Depuis le début des années 2000, il écrit The Orangefield Cycle,
saga consacrée à Halloween et dont le cadre se situe dans la ville
fictive d'Orangefield (au nord de New York). Trois romans, à ce
jour, constituent ce cycle : Halloweenland (2007),
Hallows Eve (2004) et Horrorween (2006). Horrorween,
en dépit de sa date de publication, est le point de départ
chronologique du cycle. Ce volume est une réécriture du court roman
Orangefield (2002) ainsi que des novellas « Hornets »

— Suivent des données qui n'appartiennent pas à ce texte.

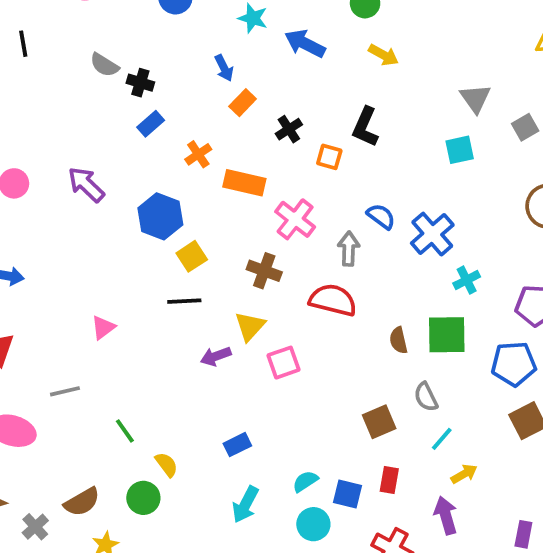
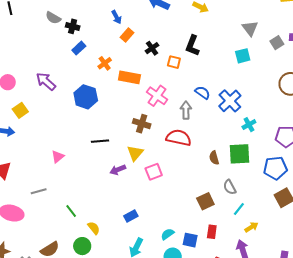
yellow square: (192, 256) -> (20, 110), moved

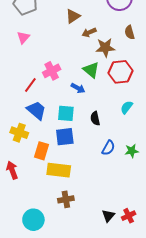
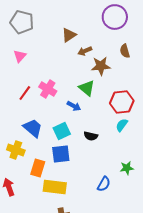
pink cross: (52, 71) -> (48, 89), turned -30
red hexagon: (120, 72) -> (122, 102), moved
red line: (30, 85) -> (25, 93), moved
cyan square: (66, 113) -> (62, 131), turned -30
black semicircle: (95, 118) -> (91, 136), turned -64
blue semicircle: (108, 148) -> (104, 184), moved

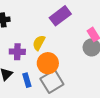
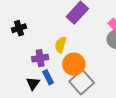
blue rectangle: (27, 80) -> (48, 77), moved

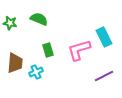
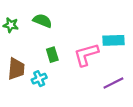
cyan rectangle: (104, 37) -> (113, 40), turned -66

(2001) et The Pumpkin Boy (2005).
La
païenne et archaïque fête de Samhain (prononcer « sâwinn »),
dans le monde celte, se tient du 31 octobre au 1er novembre. C'est le
moment de l'année où le monde des morts côtoie celui des vivants,
une période dangereuse (pour ces derniers) nécessitant des rituels
propitiatoires vis-à-vis de ces ombres affleurantes. Le
christianisme, comme on le sait, en a gardé la trace. Halloween,
plus globalement, est un corpus de traditions géographiquement
présentes dans la vieille Europe et qui, avec les débuts de la
colonisation nord-américaine, s'est déporté outre-Atlantique pour
nous revenir sous sa forme essentiellement mercantile. Il ne s'agit
donc pas d'une tradition américaine, contrairement à ce qu'on peut
être tenté de croire, mais il est intéressant de noter que la côte
Est a vu profondément s'enraciner des traditions non natives.
Tellement
de textes ont été écrits, tellement de fictions proposées autour
d'Halloween sous une forme ou une autre qu'il est peut-être
difficile, au vingt-et-unième siècle, de reprendre ce thème de
manière convaincante, à moins, comme l'a choisi Sarrantonio, de ne
pas tenter l'éclairage purement anthropologique mais, tout au
contraire, de forcer la note sur l'emprise que cette célébration
exerce sur une ville tellement marquée qu'elle s'appelle
Orangefield, à cause du nombre invraisemblable de citrouilles qui y
poussent. Toute l'imagerie est présente dans le roman, et même
omniprésente, ce qui permet à Sarrantonio d'introduire une
notion-clef de l'intrigue, celle de possession/dépossession.
Possession
qu'exerce une mystérieuse et maléfique entité, surnommée Sam
(diminutif de Samhain), sur certains habitants d'Orangefield. Ici,
nous nous trouvons sans ambiguité dans le domaine du surnaturel. Les
motivations de Sam ne sont pas très claires. Bien que pratiquant la
télépathie et la télékinésie, se matérialisant et
dématérialisant à volonté, il a besoin de personnes précises
afin de parvenir à ses fins. Halloween est bien sûr sa période de
plus forte influence mais lui-même, semble-t-il, doit répondre de
ses actes devant une autre présence, encore plus énigmatique. Sam
fait parler de lui depuis plusieurs dizaines d'années déjà :
accidents étranges, meurtres, témoignages oculaires faisant état
d'une silhouette fuligineuse dans les champs de citrouilles... Vu de
près par un des personnages du roman, son visage est blanc, plat,
aux orbites noires et creuses surmontant une minuscule bouche rouge
en forme de point. Sarrantonio est manifestement influencé par la
culture cinématographique et les comics, ce qui n'est pas forcément
un problème dans la mesure où il cherche précisément à passer
par l'utilisation de représentations modernes typiques dans une
remontée vers la source archaïque du phénomène.
Si
Sam est une incarnation d'Halloween à propos de laquelle beaucoup de
choses restent à élucider, Al Sarrantonio parvient malgré cela à
rebrousser chemin en nous dépossédant de nos certitudes valables
mais relatives en ce qui concerne cette période du calendrier. Ce
que nous nommons Samhain, Halloween, est circonscrit spatialement et
historiquement même si, comme on l'a vu, un certain nombre de
siècles et de zones géographiques sont concernés. En fait, le
point de vue de Sarrantonio, ici, rejoint la position lovecraftienne
classique : l'être humain n'a aucune idée de l'univers qui
l'entoure et, surtout, il ne possède pas cet univers.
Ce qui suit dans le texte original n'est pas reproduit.